The boys were silent. They stared at him, waiting.

“We believe the one who has the power.

He is the one who gets to write the story. So when you study history, you must always ask yourself, Whose story am I missing? Whose voice was suppressed so that this voice could come forth? Once you have figured that out, you must find that story too. From there, you begin to get a clearer, yet still imperfect, picture.”

This is one of the most fascinating books I have read in years. The book investigates the lineage of a slave girl, Maame who started off from Fanteland & the Asante regions of the Gold Coast. It gave an intimate look covering 300 years into the lives of her two daughters and their children (spanning 7 generations). In looking at their lives, it explored their interaction with slavery, local customs & the loss of it, the influence of white people and their foreign cultures, but most importantly, the impact of slavery in the United States and the country of departure.

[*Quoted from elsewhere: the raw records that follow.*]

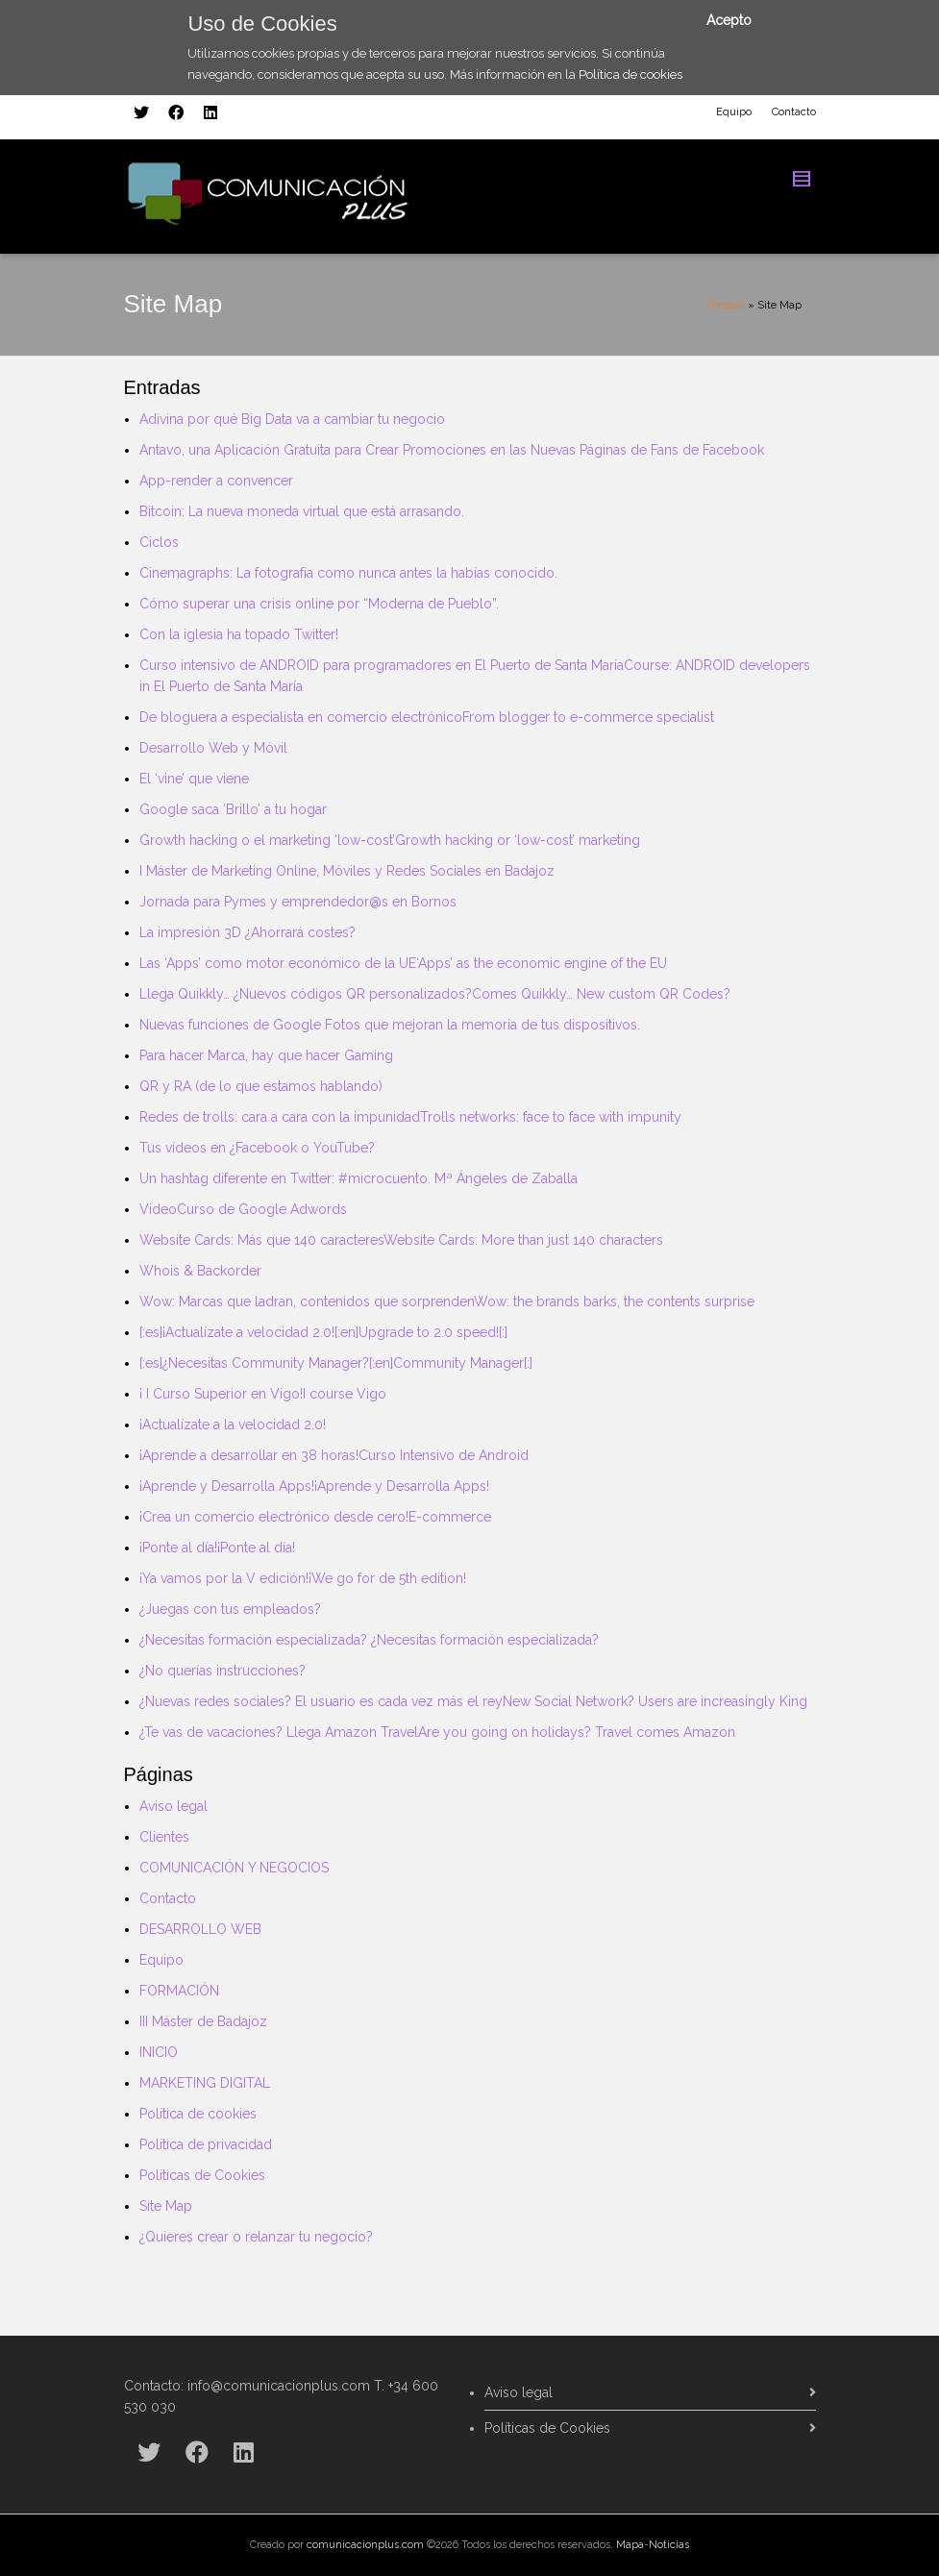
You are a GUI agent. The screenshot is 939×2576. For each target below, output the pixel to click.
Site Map (165, 2206)
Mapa (630, 2545)
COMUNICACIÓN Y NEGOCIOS (234, 1867)
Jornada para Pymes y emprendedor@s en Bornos (298, 901)
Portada (725, 305)
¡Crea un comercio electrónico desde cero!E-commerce (315, 1516)
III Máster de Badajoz (203, 2021)
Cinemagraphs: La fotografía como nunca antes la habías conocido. (348, 573)
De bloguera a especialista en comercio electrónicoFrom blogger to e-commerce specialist (426, 717)
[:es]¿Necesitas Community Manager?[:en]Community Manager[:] (335, 1363)
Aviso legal (173, 1806)
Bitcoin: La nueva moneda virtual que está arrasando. (301, 511)
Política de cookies (630, 74)
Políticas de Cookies (202, 2175)
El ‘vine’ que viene (194, 778)
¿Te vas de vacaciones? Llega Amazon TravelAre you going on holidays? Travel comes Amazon (437, 1732)
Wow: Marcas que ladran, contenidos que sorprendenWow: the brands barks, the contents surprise (446, 1301)
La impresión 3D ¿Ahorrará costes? (247, 932)
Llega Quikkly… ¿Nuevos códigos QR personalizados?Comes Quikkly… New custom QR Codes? (434, 994)
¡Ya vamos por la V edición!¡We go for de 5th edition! (302, 1578)
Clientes (164, 1837)
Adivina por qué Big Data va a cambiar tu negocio (292, 419)
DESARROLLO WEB (200, 1929)
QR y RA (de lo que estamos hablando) (261, 1086)
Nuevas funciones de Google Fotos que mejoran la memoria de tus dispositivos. (389, 1024)
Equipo (734, 112)
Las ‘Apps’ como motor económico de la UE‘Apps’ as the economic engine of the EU (403, 963)
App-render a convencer (216, 480)
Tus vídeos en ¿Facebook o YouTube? (257, 1147)
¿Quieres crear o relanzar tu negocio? (256, 2236)
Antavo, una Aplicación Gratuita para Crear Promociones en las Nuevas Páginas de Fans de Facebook (451, 450)
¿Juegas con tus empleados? (230, 1609)
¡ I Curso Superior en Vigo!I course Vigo (262, 1393)
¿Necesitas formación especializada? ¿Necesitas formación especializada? (369, 1639)
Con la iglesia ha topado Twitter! (238, 634)
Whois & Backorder (200, 1270)
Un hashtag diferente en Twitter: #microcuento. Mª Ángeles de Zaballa (358, 1178)
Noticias (669, 2545)
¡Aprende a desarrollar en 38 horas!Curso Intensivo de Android (334, 1455)
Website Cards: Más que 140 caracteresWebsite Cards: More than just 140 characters (401, 1240)
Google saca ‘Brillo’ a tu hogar (233, 809)
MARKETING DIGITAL (204, 2083)
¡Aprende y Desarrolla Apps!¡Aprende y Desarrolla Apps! (314, 1486)
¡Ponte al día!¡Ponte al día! (217, 1547)
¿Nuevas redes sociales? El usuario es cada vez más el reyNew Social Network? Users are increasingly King (473, 1701)
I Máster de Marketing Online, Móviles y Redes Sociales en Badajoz (347, 871)
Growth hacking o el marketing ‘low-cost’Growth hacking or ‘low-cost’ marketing (389, 840)
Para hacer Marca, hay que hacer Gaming (266, 1055)
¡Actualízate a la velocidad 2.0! (232, 1424)
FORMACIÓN (179, 1990)
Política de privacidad (205, 2144)
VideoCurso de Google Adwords (243, 1209)
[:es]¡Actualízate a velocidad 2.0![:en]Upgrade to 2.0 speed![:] (323, 1332)
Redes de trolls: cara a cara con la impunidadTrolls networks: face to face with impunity (410, 1117)
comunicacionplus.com (365, 2545)
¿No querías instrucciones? (222, 1670)
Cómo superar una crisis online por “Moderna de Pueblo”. (319, 603)
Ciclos (159, 542)
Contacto (794, 112)
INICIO (158, 2052)
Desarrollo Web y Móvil (213, 747)
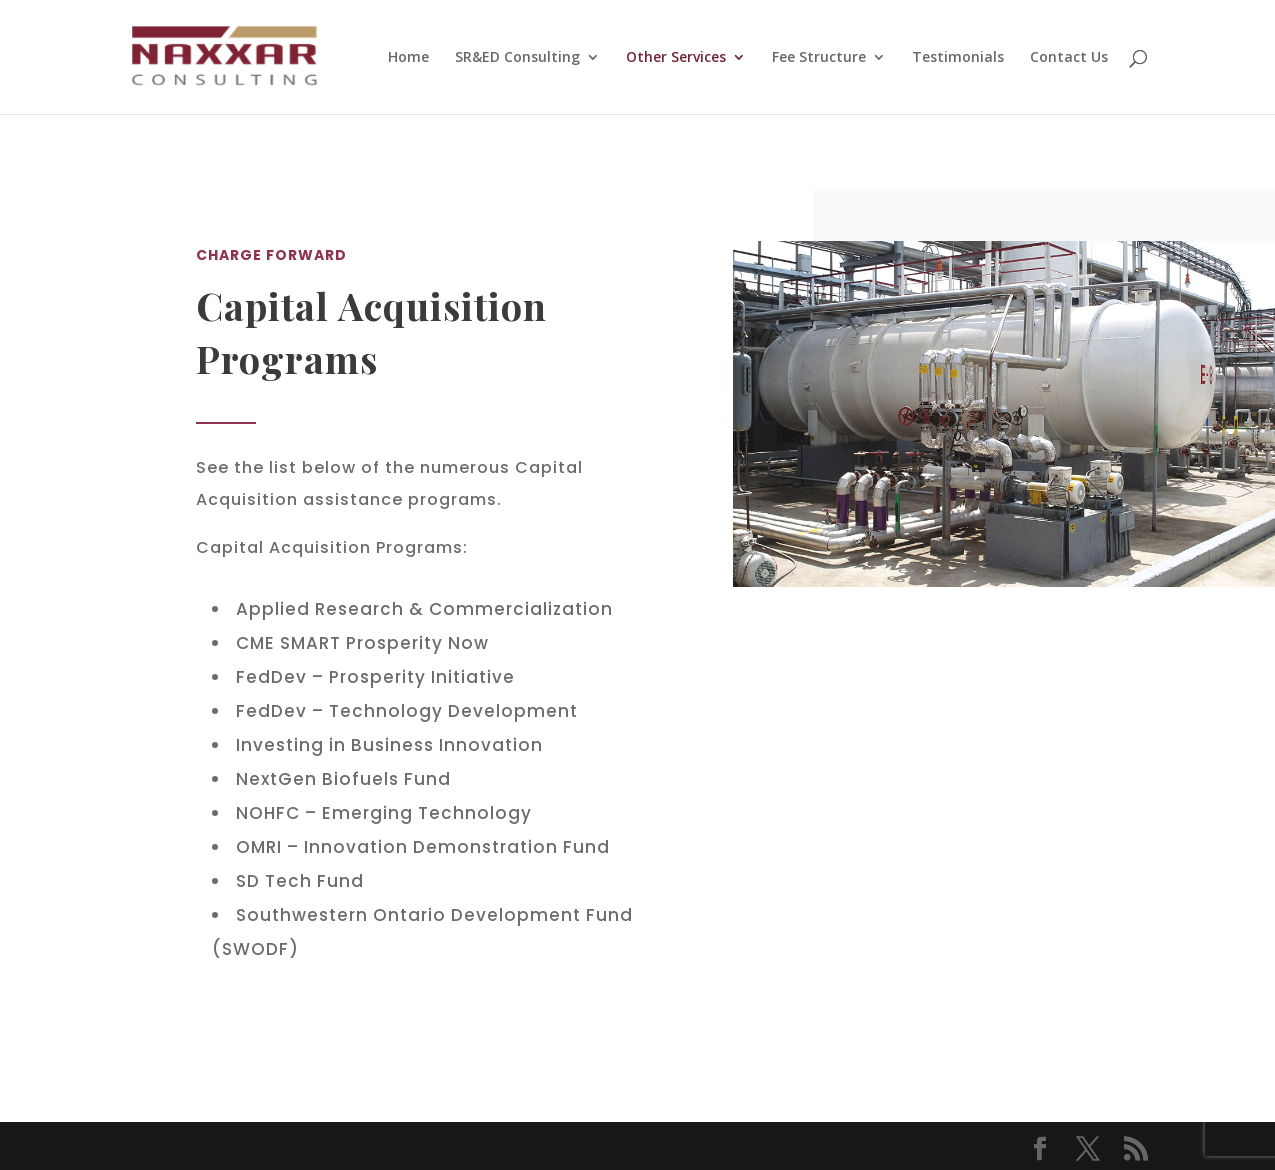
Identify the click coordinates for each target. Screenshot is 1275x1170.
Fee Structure (819, 58)
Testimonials (958, 58)
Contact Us (1069, 58)
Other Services (676, 58)
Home (408, 58)
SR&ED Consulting (517, 58)
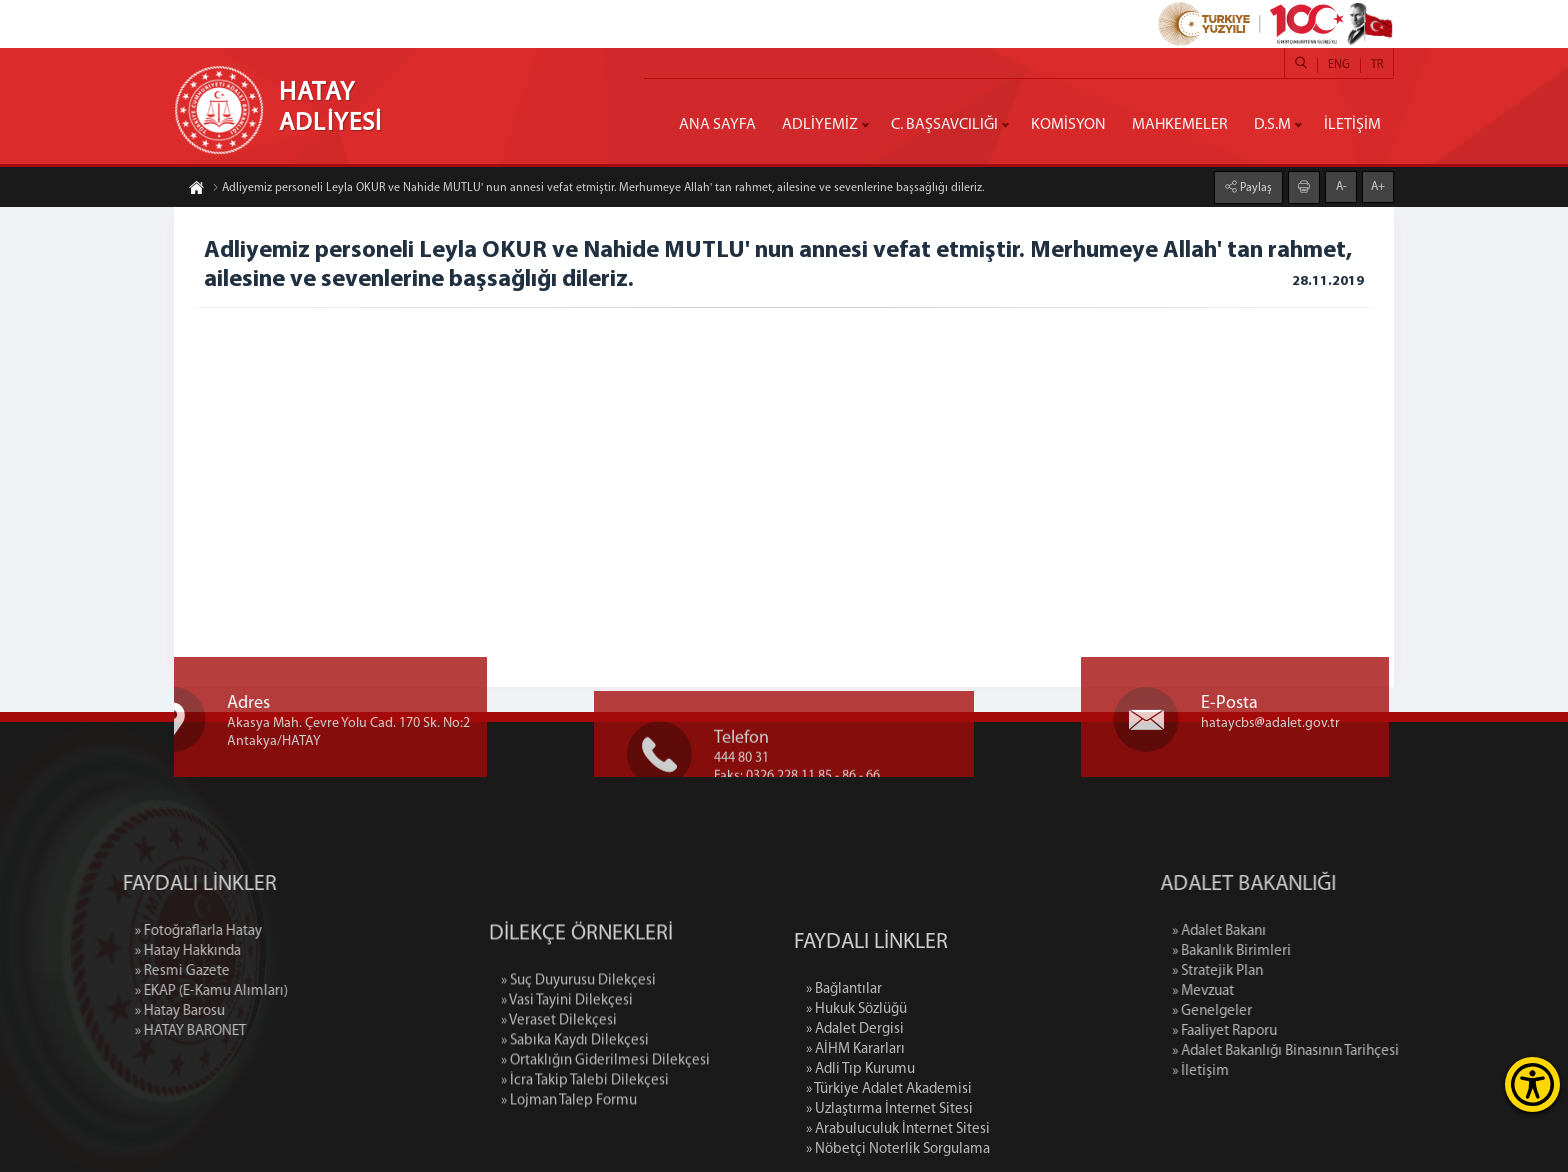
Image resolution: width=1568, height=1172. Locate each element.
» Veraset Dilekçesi (559, 1083)
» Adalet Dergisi (855, 1102)
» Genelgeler (1290, 1011)
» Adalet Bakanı (1297, 931)
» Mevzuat (1281, 991)
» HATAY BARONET (112, 1031)
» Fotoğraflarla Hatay (120, 931)
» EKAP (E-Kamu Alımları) (133, 991)
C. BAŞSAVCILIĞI (944, 125)
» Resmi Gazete (104, 971)
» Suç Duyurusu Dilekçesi (578, 1043)
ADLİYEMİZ (820, 125)
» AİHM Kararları (855, 1122)
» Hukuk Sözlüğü (856, 1082)
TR (1377, 65)
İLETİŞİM (1352, 125)
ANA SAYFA (717, 125)
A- (1341, 186)
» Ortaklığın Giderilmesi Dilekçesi (605, 1123)
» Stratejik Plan (1295, 971)
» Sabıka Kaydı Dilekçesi (575, 1103)
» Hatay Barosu (102, 1011)
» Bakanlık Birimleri (1309, 951)
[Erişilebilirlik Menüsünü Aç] (1532, 1084)
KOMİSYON (1068, 125)
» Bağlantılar (844, 1062)
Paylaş (1254, 187)
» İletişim (1278, 1071)
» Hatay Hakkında (110, 951)
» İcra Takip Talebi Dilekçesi (585, 1143)
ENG (1339, 65)
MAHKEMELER (1180, 125)
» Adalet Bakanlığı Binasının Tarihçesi (1363, 1051)
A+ (1378, 186)
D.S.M (1272, 125)
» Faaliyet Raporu (1302, 1031)
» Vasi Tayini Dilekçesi (567, 1063)
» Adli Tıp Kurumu (860, 1142)
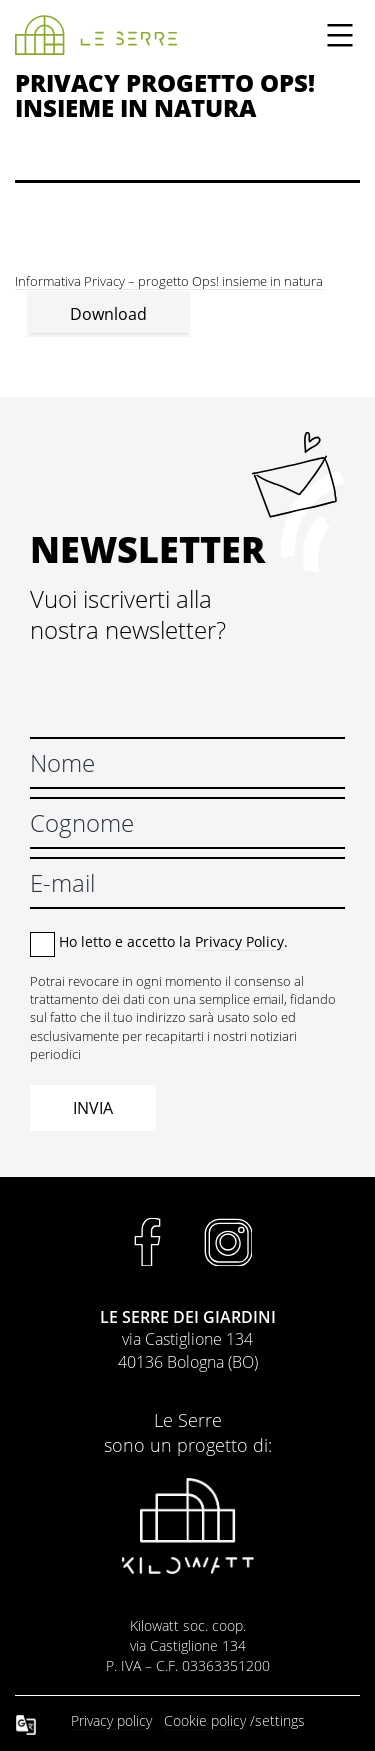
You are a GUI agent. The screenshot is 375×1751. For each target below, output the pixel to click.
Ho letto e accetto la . (173, 941)
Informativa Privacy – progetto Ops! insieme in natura (169, 281)
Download (108, 314)
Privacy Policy (239, 941)
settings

I think what I found most fascinating about the book was its ability to seamlessly position a person into a context in which slavery was the norm. By this I mean, people functioned as people knowing that other people were traded as slaves…slaves forged communities within their slave confines and adjusted to their harsh reality while dreaming up a future for their children. It also dismantled the myth that ‘black traded other black’. Rather what happened was, societies traded other people of other societies, as it looked at a time where the distinction between distinguished themselves not only by their race but more by their cultural heritage.